Sem se sentir bem com a farsa,
sem se sentir bem com o medo,
sem se sentir bem com o ódio
e com o desespero,

não existe maneira de

se sentir bem com a escrita,
se sentir bem com a leitura,
se sentir bem com a lacuna
que a vida faz questão de deixar.
domingo, 3 de abril de 2011 0 conceito(s)

E continua...

    Cada dia passa sendo arrastado com pesadas correntes e ao mesmo tempo tão rápido quanto a velocidade da luz. Se imagine correndo o mais rápido que puder carregando o mais pesado que conseguir. Exagero? Nem tanto. Você praticamente se sentiria com o mundo nas costas e não tendo mais o que fazer além de correr  com ele para se esconder. Para o esconder. Para o proteger.
    Continue imaginando. Os problemas do mundo poderiam ser resolvidos por ele mesmo, mas fazem questão de que você continue envolvida com tudo isso. E você continua correndo.
    E continua correndo.
    E continua correndo.
    E não adianta olhar para os lados, não adianta chorar, ou pedir ao seu deus, ou se esconder dele, porque o mundo está nas suas costas e você não consegue largá-lo nem ao menos para dormir.
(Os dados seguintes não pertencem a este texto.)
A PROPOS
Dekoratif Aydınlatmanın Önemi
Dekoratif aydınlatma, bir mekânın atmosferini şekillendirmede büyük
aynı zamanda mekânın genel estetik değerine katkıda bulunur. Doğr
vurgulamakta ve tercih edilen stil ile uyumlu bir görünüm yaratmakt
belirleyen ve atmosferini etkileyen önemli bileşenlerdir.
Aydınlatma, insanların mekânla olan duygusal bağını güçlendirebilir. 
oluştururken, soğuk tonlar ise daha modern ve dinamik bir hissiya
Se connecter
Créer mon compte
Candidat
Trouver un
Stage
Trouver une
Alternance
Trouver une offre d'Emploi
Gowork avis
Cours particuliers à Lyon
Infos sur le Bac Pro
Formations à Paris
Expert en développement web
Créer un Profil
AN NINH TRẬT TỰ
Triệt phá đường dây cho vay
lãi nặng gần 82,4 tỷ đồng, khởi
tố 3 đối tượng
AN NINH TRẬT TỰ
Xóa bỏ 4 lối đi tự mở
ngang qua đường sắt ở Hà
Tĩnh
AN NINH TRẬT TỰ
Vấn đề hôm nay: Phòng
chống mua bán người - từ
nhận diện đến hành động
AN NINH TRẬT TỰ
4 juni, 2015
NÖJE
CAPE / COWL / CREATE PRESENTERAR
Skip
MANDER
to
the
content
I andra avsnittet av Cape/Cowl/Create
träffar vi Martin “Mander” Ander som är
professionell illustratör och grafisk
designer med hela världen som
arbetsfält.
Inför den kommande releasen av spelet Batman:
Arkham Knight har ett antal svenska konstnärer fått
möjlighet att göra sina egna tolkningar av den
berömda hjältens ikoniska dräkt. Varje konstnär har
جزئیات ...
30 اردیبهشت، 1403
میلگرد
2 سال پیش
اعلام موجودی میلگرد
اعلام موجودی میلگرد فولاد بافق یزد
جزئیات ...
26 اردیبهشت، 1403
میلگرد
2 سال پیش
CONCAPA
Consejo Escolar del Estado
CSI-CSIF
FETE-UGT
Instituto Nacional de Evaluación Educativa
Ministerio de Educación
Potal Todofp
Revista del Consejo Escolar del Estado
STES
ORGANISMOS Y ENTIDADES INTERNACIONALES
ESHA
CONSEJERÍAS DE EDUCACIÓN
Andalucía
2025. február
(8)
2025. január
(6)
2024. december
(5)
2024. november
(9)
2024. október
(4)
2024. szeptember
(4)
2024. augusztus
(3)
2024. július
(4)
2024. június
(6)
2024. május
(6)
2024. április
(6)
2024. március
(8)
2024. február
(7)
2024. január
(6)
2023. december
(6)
E ele povoa seus pensamentos, é a sua preocupação e quando você percebe o quão pesado é, e quando você percebe o quão fatigada está, e quando você percebe que não consegue mais correr e cai, aos prantos, abandonada às traças, sobrevivendo do próprio sangue, te convencem de que você não tem o menor direito de reclamar. E você continua correndo.
    E continua correndo.
    E continua correndo.
    E começa a sangrar pelos dedos, mas não sangra pelo excesso de uso e sim pela falta dele. E começa a ganhar calos nos ombros de tanto aguentar isso tudo que lhe implicam. E continua correndo.
    E continua correndo.
    E continua correndo.
    E então, quando você não aguenta mais viver e começa a escutar a felicidade alheia e começa a tentar entender o porquê de eles não estarem carregando o mundo e começa a se desentender com quem te deu essa tarefa tão sem misericórdia e começa a tentar fugir.
    E começa a fugir.
    E começa a fugir.
    E então você tenta se matar, claro que tenta se matar, todo mundo que perde o controle tenta se matar, não aja como se fosse impossível, querido. E você somente tenta, porque é idiota, orgulhoso e tem medo de como o mundo vai se virar sem você, porque talvez o mundo tente e consiga sobreviver sem você. E então você continua fugindo.
    E continua fugindo.
    E continua fugindo.
    E então você desiste de tentar se matar, você fica tão viciado nas tentativas que você só tenta tentar se matar. E você começa a se entediar, pobre de você, precisa de amigos iguais a você e você faz amigos iguais a você e você imagina amigos iguais a você e você consegue aliviar um pouco sua imensa vontade de largar algo que talvez sobreviva sem você. E você continua fugindo.
    E você continua fugindo.
    E você continua fugindo.
    E você se dá conta de que não existe nada além de carregar a merda do seu mundo nas costas. E reclamar do seu fardo o tempo todo. E se cortar para parecer uma criança problema em um mundo problema que não reclama dos seus problemas. E fode o seu corpo problema somente para se aliviar de problemas mentais. E você se cansa disso tudo porque não há mais lugar em você para cortar, agora você é um corte e como um corte você tem que se curar. Então você cala a sua boca, junta seus pedaços, coloca seu fardo nas costas e continua correndo.
    E continua correndo.
    E continua correndo.
    E nunca, mas nunca, eu repito, nunca irá parar de correr. Velhos hábitos nós nunca largamos, certo? São eles que nos largam.
terça-feira, 15 de março de 2011 0 conceito(s)

Do pior de mim

Minha honra é a fidelidade
ao suspeito, insosso e irreal.
Meu orgulho por ser letal
ao machucar-te por crueldade.

Meu prazer é a língua afiada
soprando ao ouvido mentiras doces.
Minha ânsia de que levado fosses
por cada falsa palavra declamada.

Minha vida toda por tua sorte
alterada por cada pequena linha.
Minha vontade, mesmo que mesquinha
de dilacerar-te até pedires a morte.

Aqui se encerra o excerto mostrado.